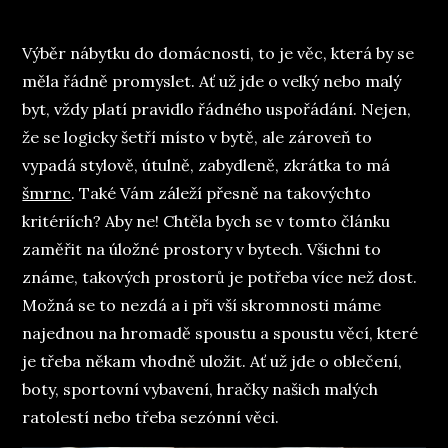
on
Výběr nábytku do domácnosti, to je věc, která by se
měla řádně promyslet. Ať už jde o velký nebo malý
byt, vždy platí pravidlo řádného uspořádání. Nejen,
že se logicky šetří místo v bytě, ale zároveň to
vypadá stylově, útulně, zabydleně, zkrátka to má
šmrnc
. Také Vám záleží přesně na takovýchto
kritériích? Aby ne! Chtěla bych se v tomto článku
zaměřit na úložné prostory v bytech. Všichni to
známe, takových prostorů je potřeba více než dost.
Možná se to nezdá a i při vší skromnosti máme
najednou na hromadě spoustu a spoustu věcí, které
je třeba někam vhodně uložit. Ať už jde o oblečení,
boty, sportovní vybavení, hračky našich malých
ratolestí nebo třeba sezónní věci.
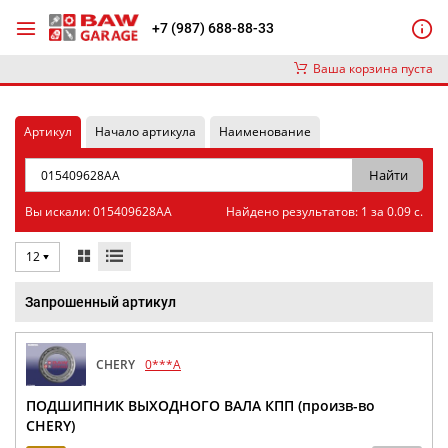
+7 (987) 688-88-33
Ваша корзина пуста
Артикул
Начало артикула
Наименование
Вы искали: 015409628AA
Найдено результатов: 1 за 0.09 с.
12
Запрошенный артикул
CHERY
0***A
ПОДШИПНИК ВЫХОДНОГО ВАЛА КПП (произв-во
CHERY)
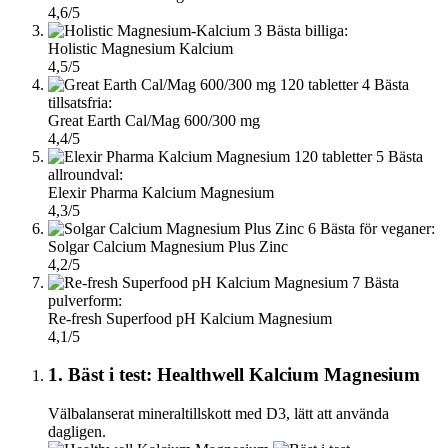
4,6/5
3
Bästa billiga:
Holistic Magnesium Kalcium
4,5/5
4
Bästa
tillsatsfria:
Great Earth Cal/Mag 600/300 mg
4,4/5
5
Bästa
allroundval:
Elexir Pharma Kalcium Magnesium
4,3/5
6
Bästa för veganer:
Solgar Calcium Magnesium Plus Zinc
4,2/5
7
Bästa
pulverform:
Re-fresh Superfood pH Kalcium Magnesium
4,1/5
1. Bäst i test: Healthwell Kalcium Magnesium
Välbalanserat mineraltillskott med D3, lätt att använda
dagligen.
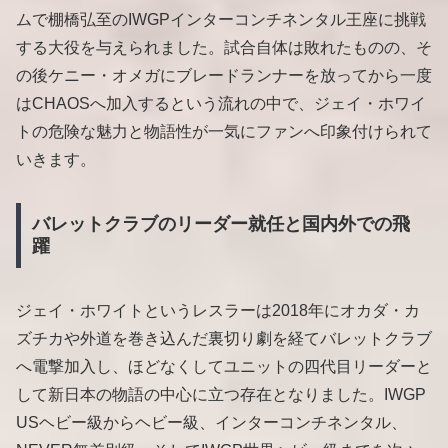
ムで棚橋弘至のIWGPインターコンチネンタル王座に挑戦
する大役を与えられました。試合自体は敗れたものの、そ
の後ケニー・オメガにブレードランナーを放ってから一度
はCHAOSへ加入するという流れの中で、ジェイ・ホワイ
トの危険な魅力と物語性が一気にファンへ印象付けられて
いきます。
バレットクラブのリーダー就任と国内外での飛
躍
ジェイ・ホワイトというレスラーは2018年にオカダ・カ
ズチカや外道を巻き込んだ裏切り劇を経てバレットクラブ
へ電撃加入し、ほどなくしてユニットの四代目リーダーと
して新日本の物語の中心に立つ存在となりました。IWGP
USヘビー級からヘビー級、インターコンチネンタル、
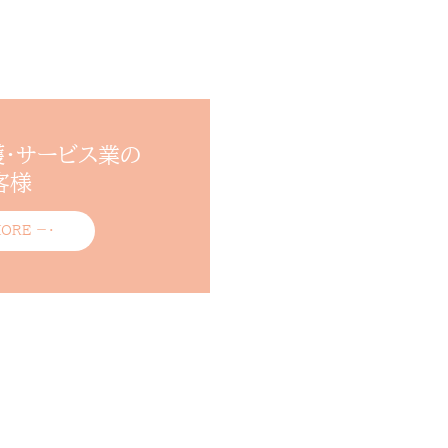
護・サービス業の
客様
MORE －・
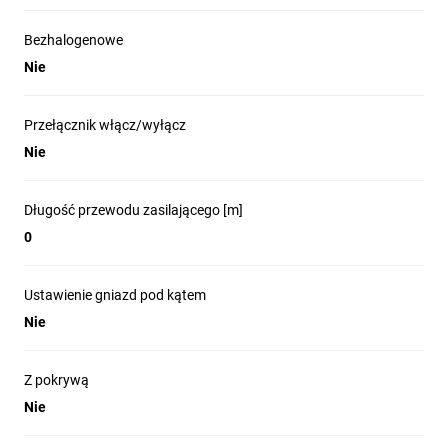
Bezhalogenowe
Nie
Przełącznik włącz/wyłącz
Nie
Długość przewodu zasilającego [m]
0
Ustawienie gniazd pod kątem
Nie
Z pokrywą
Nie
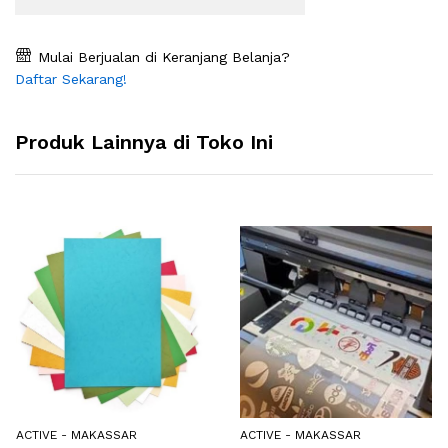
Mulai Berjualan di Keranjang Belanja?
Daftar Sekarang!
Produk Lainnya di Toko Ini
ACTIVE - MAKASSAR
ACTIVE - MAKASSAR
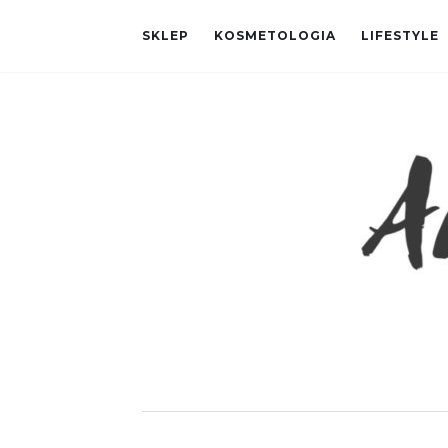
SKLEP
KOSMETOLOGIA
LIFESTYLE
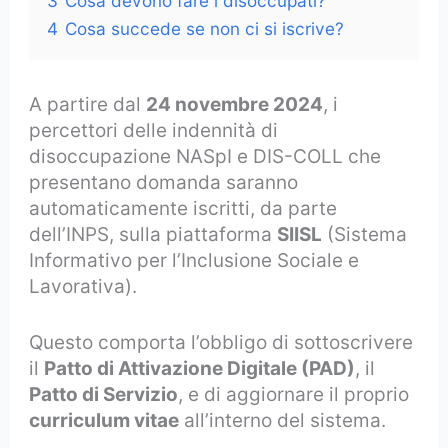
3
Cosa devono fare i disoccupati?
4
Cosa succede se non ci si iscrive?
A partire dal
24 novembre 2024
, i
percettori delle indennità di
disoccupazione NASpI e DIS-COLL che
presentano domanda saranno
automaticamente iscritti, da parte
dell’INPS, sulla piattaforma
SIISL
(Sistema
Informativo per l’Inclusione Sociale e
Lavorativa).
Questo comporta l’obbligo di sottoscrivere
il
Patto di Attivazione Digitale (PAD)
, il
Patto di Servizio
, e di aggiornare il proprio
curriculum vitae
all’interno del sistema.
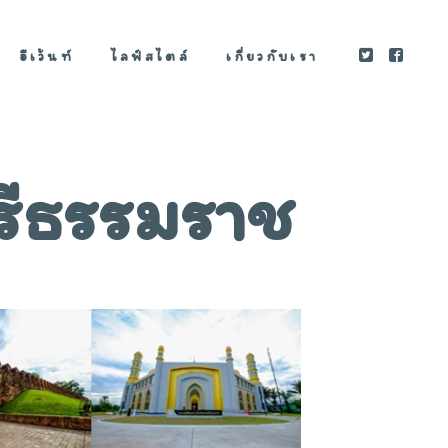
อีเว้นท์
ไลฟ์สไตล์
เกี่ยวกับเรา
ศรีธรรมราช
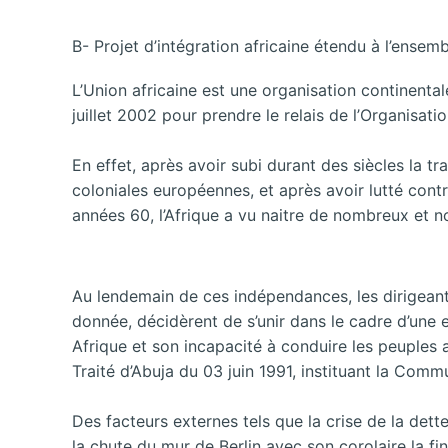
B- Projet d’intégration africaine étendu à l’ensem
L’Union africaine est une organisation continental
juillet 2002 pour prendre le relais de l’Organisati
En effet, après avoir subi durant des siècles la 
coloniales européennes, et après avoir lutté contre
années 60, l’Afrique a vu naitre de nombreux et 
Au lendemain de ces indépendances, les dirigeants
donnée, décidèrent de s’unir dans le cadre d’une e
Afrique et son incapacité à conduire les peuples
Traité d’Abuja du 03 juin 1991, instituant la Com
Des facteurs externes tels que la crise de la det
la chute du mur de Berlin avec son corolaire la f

• [Assignment]:
Could you repeat, exactly, only the lines above starting at the one that has "เกี่ยวกับเรา" and stopping after the one that has "Au lendemain de", without the pictures?

• [Answer to this exercise]:
เกี่ยวกับเรา
ศรีธรรมราช
B- Projet d’intégration africaine étendu à l’ensem
L’Union africaine est une organisation continental
juillet 2002 pour prendre le relais de l’Organisati
En effet, après avoir subi durant des siècles la 
coloniales européennes, et après avoir lutté contre
années 60, l’Afrique a vu naitre de nombreux et 
Au lendemain de ces indépendances, les dirigeants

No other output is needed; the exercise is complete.